Sepulang sekolah, Alisha berjalan cepat menuju halte bus. Alisha mengeluarkan topi yang diberi NN – panggilan yang diberikan Alisha kepada lelaki itu, karena belum tahu namanya – dan segera memakainya, karena hari ini memang cuaca sedang panas. Dari jauh terlihat Akbar tengah berlari kearah Alisha dengan kecepatan seperti pelari marathon. Sesampainya di depan Alisha, Akbar malah membungkuk dan mengangkat tangan menandakan agar Alisha memberi waktu untuk bernafas.


“Ada apa?” Tanya Alisha.


“Lo hari ini ada les matematika.”


“Bukannya lo ada latihan buat olimpiade?”


“Nggak jadi, gue digantiin sama anak kelas dua.”


“Iyalah, udah tua juga.” Gumam Alisha.


“Apa lo bilang?”


“Eh, enggak. Ya udah kalau gitu gue duluan, lo langsung ke toko aja.”


“Lo nggak bareng gue?”


Alisha hanya menggelengkan kepala. Sebenarnya dia menolak tawaran Akbar, karena Alisha yakin kalau hari ini pasti NN naik bus yang sama dengan dirinya.

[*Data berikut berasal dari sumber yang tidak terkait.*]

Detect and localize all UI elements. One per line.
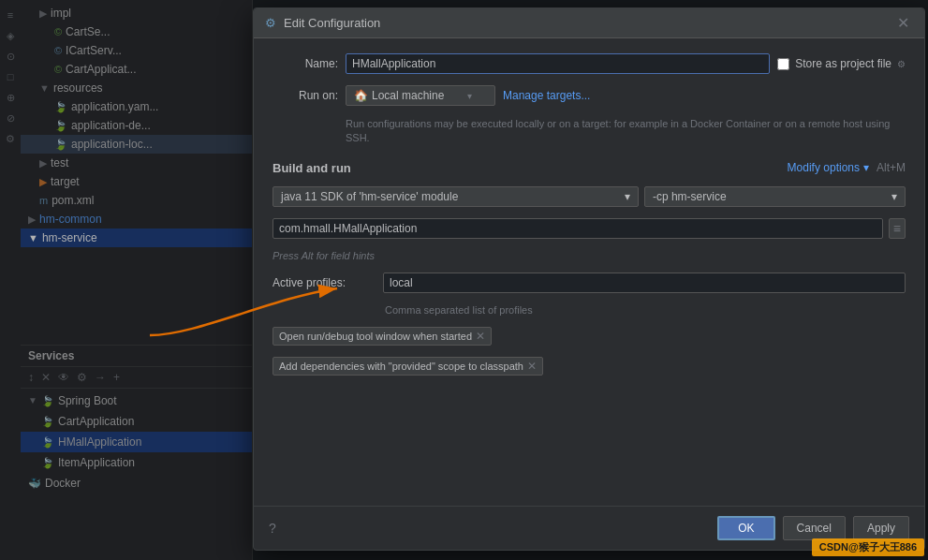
active-profiles-input[interactable] [383,273,906,293]
chips-row-2: Add dependencies with "provided" scope t… [273,357,906,376]
chip-remove-button[interactable]: ✕ [476,330,485,343]
sdk-row: java 11 SDK of 'hm-service' module ▾ -cp… [273,186,906,207]
modify-options-button[interactable]: Modify options ▾ Alt+M [788,161,906,174]
store-checkbox[interactable] [777,58,789,70]
chip-open-tool-window: Open run/debug tool window when started … [273,327,492,346]
build-run-title: Build and run [273,161,351,175]
dialog-title: Edit Configuration [284,16,886,30]
store-gear-icon[interactable]: ⚙ [897,59,906,69]
dialog-title-icon: ⚙ [265,16,276,30]
build-run-section-header: Build and run Modify options ▾ Alt+M [273,161,906,175]
chips-row: Open run/debug tool window when started … [273,327,906,346]
cp-dropdown[interactable]: -cp hm-service ▾ [644,186,906,207]
modify-options-label: Modify options [788,161,860,174]
dialog-titlebar: ⚙ Edit Configuration ✕ [254,8,924,38]
chip-add-dependencies: Add dependencies with "provided" scope t… [273,357,543,376]
name-input[interactable] [346,53,770,74]
chip-label: Add dependencies with "provided" scope t… [279,361,523,372]
store-label: Store as project file [795,57,891,70]
chevron-down-icon: ▾ [891,190,897,203]
run-on-dropdown[interactable]: 🏠 Local machine ▾ [346,85,495,106]
chip-label: Open run/debug tool window when started [279,331,472,342]
apply-button[interactable]: Apply [853,516,909,540]
home-icon: 🏠 [354,89,368,102]
run-on-row: Run on: 🏠 Local machine ▾ Manage targets… [273,85,906,106]
name-label: Name: [273,57,338,70]
run-on-label: Run on: [273,89,338,102]
ok-button[interactable]: OK [717,516,774,540]
active-profiles-label: Active profiles: [273,276,376,289]
sdk-dropdown[interactable]: java 11 SDK of 'hm-service' module ▾ [273,186,639,207]
cancel-button[interactable]: Cancel [783,516,846,540]
store-checkbox-row: Store as project file ⚙ [777,57,906,70]
modify-options-shortcut: Alt+M [876,161,906,174]
cp-label: -cp hm-service [653,190,727,203]
help-button[interactable]: ? [269,521,276,536]
dialog-body: Name: Store as project file ⚙ Run on: 🏠 … [254,38,924,506]
main-class-row: ≡ [273,218,906,239]
edit-configuration-dialog: ⚙ Edit Configuration ✕ Name: Store as pr… [253,7,925,551]
comma-hint: Comma separated list of profiles [385,304,906,316]
watermark: CSDN@猴子大王886 [812,538,924,556]
chevron-down-icon: ▾ [467,91,472,101]
chevron-down-icon: ▾ [625,190,630,203]
sdk-label: java 11 SDK of 'hm-service' module [281,190,458,203]
chevron-down-icon: ▾ [863,161,869,174]
name-row: Name: Store as project file ⚙ [273,53,906,74]
dialog-close-button[interactable]: ✕ [893,14,913,32]
expand-button[interactable]: ≡ [889,218,906,239]
footer-right: OK Cancel Apply [717,516,909,540]
run-on-value: Local machine [372,89,444,102]
chip-remove-button[interactable]: ✕ [527,360,537,373]
description-text: Run configurations may be executed local… [346,117,906,146]
active-profiles-row: Active profiles: [273,273,906,293]
hints-text: Press Alt for field hints [273,250,906,261]
dialog-main-content: Name: Store as project file ⚙ Run on: 🏠 … [254,38,924,506]
manage-targets-link[interactable]: Manage targets... [503,89,590,102]
footer-left: ? [269,521,276,536]
main-class-input[interactable] [273,218,883,239]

Akbar memperhatikan penampilan Alisha yang sedikit berbeda, lalu setelah menyadari apa yang membuat Alisha berbeda, Akbar mengernyit bingung.


“Topi itu, lo beli?” Tanya Akbar setelah melihat topi yang dipakai Alisha sama persis saat di Mall.


“Nggak, kan waktu itu gue nggak bawa uang lebih. Jadi nggak kebeli deh ini topi.”


“Terus?” Tanya Akbar bertambah penasaran.


“Ada lah pokoknya. Ya udah gue duluan, bye.”

__ADS_1


Alisha segera berjalan pergi sebelum Akbar terus menanyainya. Sementara Akbar hanya memandang kepergian Alisha hingga sudah tak nampak lagi.